The genetic diversity of the apricot, especially in wild populations, is crucial for understanding the species’ evolution and for developing new cultivars with improved traits, such as resistance to diseases, drought, and low temperatures. Wild populations are concentrated in the mountainous regions of the south and southeast, including the Tien Shan, Zailiysky Alatau, Karatau, and Jungar Alatau, where they have adapted to arid climates and low temperatures. Cultivated varieties are grown in the Almaty, Turkestan, and Zhambyl regions, particularly in Chilik, Shymkent, Saryagash, and Taraz, as well as in arid areas like Mangystau. However, wild populations are under threat due to climate change and human activities, making their genetic study crucial for breeding and biodiversity conservation [3]. However, the genome of P. armeniaca remains poorly understood due to its complex structure and high content of repetitive complex transposable elements, especially retrotransposons (for example, LTR elements Ty1/Copia and Ty3/Gypsy) in DNA. According to the literature, its length is approximately 250–280 million base pairs (Jiang et al., 2019 [4]).
Most large plant genomes contain a substantial portion of repetitive DNA, resulting from whole-genome, chromosomal, subchromosomal, and tandem duplications [4]. These structural features complicate assembling a chloroplast genome using second-generation sequencing platforms, such as Illumina and Ion Torrent [5]. Although highly accurate, these platforms generate short reads—50–350 bp in length—that cannot span the extensive repetitive regions of the genome, resulting in incomplete or heavily fragmented assemblies.
In recent years, third-generation sequencing technologies, including those from Pacific Biosciences (PacBio) and Oxford Nanopore Technologies (ONT), have significantly enhanced the capability for plant genomic research [6]. These platforms can generate ultra-long reads, often thousands of base pairs in length, capable of bridging large repetitive regions, thus improving genome assembly [7]. In particular, ONT’s MinION platform offers an effective tool for sequencing plant genomes [8]. The nanopore method passes DNA molecules through charged nanopores, where each nucleotide causes a unique change in ionic current. This change is recorded and converted into a DNA sequence using deep-learning algorithms such as Guppy and Bonito [9]. Key advantages of the MinION platform include its portability, relatively low cost, and the possibility of field-based analyses [7]. However, successful application in plant genomics requires high-molecular-weight (HMW) DNA of exceptional purity—a challenge due to secondary metabolites in plant tissues, including polyphenols and polysaccharides, which bind DNA and reduce sequencing efficiency [10].

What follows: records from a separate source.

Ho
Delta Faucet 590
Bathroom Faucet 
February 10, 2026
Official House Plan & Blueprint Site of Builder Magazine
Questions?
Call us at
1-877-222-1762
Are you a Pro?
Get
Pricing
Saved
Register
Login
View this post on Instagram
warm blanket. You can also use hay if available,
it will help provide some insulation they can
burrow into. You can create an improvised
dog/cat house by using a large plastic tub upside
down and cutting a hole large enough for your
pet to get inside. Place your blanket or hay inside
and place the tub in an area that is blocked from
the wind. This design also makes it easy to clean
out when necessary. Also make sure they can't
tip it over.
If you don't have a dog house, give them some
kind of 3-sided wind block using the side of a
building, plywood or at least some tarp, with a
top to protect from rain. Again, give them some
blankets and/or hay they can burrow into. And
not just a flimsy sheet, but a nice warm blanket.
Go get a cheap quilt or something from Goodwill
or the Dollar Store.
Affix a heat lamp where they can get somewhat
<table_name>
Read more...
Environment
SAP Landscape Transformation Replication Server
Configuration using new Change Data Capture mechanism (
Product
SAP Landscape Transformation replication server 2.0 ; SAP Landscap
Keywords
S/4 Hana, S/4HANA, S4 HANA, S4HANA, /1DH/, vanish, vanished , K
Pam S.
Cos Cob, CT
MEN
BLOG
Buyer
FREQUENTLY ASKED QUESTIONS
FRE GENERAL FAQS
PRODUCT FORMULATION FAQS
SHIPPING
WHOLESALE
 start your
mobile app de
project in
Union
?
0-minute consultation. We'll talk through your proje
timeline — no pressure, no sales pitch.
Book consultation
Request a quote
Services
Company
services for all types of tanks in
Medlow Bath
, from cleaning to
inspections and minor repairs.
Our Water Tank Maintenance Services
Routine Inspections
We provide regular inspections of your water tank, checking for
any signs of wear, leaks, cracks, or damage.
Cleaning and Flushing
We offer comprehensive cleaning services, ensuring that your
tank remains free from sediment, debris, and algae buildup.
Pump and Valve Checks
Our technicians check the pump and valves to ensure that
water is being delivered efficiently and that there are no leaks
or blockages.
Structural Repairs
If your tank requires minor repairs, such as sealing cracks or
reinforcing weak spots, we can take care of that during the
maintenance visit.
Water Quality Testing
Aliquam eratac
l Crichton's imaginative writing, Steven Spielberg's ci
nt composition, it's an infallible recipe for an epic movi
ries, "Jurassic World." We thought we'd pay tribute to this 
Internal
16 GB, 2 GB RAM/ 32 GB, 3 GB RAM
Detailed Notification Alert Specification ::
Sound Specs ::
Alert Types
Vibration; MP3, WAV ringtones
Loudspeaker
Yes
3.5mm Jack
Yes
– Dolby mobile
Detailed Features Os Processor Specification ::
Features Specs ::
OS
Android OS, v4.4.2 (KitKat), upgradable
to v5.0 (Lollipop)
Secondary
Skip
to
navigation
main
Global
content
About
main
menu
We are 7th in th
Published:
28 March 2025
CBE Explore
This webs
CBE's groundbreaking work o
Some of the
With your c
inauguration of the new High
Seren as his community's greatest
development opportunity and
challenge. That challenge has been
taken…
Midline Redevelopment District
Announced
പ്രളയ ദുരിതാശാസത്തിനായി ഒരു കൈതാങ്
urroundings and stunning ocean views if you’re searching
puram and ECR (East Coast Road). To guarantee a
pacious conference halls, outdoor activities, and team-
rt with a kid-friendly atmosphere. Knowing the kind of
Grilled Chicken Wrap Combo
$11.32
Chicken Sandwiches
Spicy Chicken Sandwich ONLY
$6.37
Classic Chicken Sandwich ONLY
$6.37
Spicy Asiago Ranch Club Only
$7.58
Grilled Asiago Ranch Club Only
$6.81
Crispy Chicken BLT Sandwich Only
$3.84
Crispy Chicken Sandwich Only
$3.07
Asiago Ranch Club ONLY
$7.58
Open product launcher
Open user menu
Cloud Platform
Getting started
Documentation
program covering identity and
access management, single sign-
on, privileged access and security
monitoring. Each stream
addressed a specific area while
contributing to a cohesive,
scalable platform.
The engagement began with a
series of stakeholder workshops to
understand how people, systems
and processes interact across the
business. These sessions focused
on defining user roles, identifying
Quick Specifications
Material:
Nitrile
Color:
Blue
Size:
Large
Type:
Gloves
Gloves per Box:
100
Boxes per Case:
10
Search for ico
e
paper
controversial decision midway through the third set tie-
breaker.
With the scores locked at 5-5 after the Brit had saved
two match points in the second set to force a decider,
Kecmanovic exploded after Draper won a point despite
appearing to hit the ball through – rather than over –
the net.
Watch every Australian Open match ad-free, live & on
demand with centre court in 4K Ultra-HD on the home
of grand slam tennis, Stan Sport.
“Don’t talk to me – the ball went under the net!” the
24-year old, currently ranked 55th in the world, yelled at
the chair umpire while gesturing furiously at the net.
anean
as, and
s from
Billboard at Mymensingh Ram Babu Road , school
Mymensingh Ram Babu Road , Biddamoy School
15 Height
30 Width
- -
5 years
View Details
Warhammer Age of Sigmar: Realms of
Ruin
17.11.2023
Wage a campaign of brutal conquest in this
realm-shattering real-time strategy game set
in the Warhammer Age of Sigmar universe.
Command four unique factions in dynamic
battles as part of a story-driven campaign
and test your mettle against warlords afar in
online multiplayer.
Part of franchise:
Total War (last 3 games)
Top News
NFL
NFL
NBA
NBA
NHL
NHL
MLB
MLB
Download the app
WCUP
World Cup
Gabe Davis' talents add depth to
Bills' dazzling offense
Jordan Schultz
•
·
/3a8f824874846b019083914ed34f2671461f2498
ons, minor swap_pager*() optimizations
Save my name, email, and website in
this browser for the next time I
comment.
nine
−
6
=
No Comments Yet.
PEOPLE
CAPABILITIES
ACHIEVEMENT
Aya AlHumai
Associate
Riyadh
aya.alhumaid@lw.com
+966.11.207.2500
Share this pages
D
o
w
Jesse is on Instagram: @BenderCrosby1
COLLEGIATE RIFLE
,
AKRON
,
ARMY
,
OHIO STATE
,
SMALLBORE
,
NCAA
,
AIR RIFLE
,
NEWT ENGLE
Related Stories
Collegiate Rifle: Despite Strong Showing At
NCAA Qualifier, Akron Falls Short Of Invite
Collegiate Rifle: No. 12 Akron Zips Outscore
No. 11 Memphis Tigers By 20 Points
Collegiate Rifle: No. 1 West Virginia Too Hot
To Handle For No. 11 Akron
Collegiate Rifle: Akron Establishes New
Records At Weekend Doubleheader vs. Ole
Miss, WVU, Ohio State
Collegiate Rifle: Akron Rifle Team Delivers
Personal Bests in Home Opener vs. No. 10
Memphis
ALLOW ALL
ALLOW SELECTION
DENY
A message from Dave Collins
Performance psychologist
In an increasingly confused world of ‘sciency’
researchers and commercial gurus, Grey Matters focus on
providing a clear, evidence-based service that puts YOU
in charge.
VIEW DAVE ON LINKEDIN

Currently, no published data on the use of nanopore sequencing technology for P. armeniaca in Kazakhstan are available. Nevertheless, this technology is extensively employed in other countries for various genomic studies, including plant chloroplast genome sequencing [11,12]. Considering the successful application of nanopore sequencing in different regions, adopting this technology in Kazakhstan—particularly for studying the chloroplast genome of the typical apricot—holds great promise. It would enable more comprehensive and accurate insights into local cultivars’ genetic diversity and evolutionary trajectory, supporting breeding programs and preserving the country’s genetic resources [13]. Thus, using MinION in Kazakhstan may open new avenues in genomic research and lead to significant advancements in P. armeniaca biology and agriculture [14].
Working with plant materials under arid conditions, such as those in Kazakhstan’s drought-prone regions (e.g., Mangystau), entails additional complexities. Plants in these environments often produce high concentrations of secondary metabolites, including polyphenols, polysaccharides, and phenolic acids. These compounds protect plants against extreme environmental factors such as high temperatures, low humidity, and intense sunlight [15]. However, their presence complicates the extraction of high-molecular-weight DNA (HMW-DNA), as they can form complexes with DNA that hamper purification and downstream processing. Moreover, arid environments often result in mechanically dense plant tissues—like woody shoots or thickened leaves—requiring additional steps to break down cell walls, thus increasing time and effort in sample preparation [16,17].
Oxford Nanopore Technologies’ MinION platform holds considerable potential for fieldwork in arid regions. Its portability allows for preliminary sample processing and chloroplast genome data acquisition during expeditions, thereby reducing the risk of sample degradation [18]. However, successfully using this technology under drought conditions requires adapting existing DNA extraction protocols.
Given the specifics of Kazakhstan’s arid ecosystems, optimising DNA extraction and sequencing methods in these conditions is a crucial area of research. Doing so will enhance the quality of genomic data and deepen our understanding of the mechanisms underlying plant adaptation to harsh climates—an essential step in the conservation and sustainable use of the country’s unique genetic resources [19,20,21,22].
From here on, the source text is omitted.